Cranefly Orchid

Though most people think of orchids as denizens of tropical forests and grocery stores, they are quite common in my yard. The cranefly orchid first makes its presence known in autumn and winter with two toned leaves that are green above and purple below. Each plant has just one leaf, which persists through the coldest time of year to gather the unimpeded light in my deciduous forest. These hibernal leaves slowly shrivel and die in spring, as other plants unfold their leaves and steadily shadow the earth.

As with other orchids, they are symbiotic with mycorrhizal fungi, providing nutrients via photosynthesis and obtaining soil nutrients from the fungus. They have a further specialization with decomposing fungi, always growing on rotting wood. Fallen trees and branches are often viewed as unimportant to ecology, but they are vital to the germination and growth of cranefly orchids.

The flowering stalk is one to two feet tall with inconspicuous green and purple tinted tiny flowers, with much the same colors as the leaves. Most orchids have bilateral symmetry, but these flowers have skewed petals with flowers that tilt either left or right. This evolved because of their dependence on pollination by noctuid moths. In a unique and odd arrangement, when the moths gather nectar with their proboscis, as they probe deeply one of their compound eyes will brush against and gather the pollen. Orchids produce their pollen in sticky packets known as pollinia, allowing the tiny orchid pollen to be transferred as a unit. As the moths move between flowers, the pollen is transferred from their eyes, thus fertilizing these beautifully imperfect blooms.

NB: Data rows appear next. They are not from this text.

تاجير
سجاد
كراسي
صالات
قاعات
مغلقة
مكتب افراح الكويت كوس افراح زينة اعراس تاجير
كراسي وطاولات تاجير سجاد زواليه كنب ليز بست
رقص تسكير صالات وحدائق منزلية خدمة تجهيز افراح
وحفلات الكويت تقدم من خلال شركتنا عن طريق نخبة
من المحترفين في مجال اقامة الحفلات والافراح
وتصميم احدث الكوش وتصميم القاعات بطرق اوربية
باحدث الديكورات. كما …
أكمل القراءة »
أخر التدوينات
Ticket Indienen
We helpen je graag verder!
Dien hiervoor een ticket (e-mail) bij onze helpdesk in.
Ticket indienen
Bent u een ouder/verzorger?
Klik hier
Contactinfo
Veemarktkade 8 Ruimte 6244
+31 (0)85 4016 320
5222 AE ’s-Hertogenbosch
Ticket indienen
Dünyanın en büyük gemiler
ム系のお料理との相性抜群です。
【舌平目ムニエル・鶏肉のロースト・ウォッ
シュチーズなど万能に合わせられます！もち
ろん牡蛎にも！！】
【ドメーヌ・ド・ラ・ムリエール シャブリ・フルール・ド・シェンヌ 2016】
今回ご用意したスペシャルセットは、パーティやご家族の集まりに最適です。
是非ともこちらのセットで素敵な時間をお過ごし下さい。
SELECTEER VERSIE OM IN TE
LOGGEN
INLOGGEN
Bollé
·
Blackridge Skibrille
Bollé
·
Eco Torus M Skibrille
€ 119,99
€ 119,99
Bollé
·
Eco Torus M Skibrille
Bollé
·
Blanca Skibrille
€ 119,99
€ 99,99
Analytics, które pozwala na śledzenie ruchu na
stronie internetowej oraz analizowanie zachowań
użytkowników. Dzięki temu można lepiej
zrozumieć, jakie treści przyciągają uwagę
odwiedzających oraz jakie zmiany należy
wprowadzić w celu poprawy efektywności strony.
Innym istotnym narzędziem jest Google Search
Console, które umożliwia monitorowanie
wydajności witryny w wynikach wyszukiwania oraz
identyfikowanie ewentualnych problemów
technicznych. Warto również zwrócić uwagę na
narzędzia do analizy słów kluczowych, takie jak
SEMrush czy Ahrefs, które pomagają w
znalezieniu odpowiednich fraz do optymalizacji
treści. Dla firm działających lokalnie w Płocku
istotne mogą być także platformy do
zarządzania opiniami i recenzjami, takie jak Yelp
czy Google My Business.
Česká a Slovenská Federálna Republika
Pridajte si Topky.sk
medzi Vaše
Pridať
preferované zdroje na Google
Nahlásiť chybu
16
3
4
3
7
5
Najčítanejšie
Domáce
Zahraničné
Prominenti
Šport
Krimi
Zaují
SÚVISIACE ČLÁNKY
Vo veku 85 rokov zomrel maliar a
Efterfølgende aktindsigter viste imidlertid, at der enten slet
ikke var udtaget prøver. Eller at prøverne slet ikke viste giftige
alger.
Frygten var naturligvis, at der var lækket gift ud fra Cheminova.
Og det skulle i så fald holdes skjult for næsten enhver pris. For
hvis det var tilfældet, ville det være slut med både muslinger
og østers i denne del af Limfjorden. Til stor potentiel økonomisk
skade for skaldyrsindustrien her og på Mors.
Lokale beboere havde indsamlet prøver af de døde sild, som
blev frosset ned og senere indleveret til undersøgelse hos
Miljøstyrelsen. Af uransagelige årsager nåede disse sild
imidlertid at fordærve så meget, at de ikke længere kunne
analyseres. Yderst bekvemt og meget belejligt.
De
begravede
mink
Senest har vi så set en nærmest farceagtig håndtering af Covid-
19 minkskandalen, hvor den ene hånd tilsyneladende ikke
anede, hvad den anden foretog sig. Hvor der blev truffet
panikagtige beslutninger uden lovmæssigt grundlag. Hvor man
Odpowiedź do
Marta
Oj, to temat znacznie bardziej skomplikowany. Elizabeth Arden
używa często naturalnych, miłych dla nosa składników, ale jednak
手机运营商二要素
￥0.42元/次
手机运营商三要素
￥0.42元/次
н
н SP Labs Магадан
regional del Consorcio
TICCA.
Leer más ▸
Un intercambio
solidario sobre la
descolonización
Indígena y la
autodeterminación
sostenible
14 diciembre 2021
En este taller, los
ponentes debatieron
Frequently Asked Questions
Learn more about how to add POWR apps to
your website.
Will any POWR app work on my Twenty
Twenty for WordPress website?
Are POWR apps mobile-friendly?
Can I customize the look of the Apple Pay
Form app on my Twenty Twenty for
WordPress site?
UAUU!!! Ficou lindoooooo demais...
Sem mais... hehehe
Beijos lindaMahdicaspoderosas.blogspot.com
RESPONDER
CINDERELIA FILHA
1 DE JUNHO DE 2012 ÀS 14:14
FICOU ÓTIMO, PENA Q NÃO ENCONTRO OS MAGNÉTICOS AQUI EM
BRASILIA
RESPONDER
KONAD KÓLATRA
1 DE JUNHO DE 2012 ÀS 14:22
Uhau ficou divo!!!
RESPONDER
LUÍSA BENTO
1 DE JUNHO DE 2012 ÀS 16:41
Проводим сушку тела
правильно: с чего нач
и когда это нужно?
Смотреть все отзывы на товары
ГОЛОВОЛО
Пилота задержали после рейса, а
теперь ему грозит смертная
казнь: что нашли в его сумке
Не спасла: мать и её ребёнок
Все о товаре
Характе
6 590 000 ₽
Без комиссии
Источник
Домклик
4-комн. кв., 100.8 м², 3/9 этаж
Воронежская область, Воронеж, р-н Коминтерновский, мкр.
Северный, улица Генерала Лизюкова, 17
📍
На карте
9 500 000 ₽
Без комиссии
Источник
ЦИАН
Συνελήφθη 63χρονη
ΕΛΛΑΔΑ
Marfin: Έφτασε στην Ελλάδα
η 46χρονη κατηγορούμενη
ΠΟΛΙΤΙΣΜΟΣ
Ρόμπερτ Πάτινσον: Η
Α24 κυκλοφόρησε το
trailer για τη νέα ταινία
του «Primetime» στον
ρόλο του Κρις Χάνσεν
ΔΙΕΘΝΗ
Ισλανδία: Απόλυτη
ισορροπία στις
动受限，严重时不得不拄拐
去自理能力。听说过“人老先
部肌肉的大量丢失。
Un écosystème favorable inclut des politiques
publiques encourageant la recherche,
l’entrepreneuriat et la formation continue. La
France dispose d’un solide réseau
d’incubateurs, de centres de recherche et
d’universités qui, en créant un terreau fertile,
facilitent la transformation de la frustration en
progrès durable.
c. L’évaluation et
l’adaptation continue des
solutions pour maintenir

Right now, there are hundreds of these flowers in my forest. Most are blooming singly but a few are gathered in small patches. It is easy to walk right by these small and somewhat drab flowers. Taking the time to observe them deeply, I marvel at their connections to hidden fungi underground, and nocturnal moths that ensure their survival. It is impossible to study nature without being drawn ever deeper by all the unexpected connections in a world where hidden threads link even the most disparate plants and animals.